Taking the line containing "Dit tilbud*" as the first and the last line of the entries as the end, reproduce every line between them exactly, including both.

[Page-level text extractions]
※ ※ ※
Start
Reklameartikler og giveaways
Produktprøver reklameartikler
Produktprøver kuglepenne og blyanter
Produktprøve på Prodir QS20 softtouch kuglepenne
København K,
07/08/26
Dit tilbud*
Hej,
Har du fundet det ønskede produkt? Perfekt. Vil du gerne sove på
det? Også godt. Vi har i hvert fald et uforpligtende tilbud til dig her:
※ ※ ※
## Response box
Dit tilbud*
Hej,
Har du fundet det ønskede produkt? Perfekt. Vil du gerne sove på
det? Også godt. Vi har i hvert fald et uforpligtende tilbud til dig her:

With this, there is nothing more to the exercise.